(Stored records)
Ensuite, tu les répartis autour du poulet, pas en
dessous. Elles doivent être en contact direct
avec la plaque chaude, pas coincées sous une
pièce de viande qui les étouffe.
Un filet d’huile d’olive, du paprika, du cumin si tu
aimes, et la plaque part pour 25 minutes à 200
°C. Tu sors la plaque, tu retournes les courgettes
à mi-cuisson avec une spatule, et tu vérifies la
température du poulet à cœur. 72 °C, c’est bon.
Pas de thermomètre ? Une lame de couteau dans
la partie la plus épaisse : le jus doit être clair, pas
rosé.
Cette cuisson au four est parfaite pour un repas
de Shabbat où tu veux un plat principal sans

EXERCISE =
The response must contain exactly the lines from the one with "Pas de thermomètre ? Une lame de couteau dans" to the end of the entries above, both included, and nothing more.

OUTPUT BELOW =
Pas de thermomètre ? Une lame de couteau dans
la partie la plus épaisse : le jus doit être clair, pas
rosé.
Cette cuisson au four est parfaite pour un repas
de Shabbat où tu veux un plat principal sans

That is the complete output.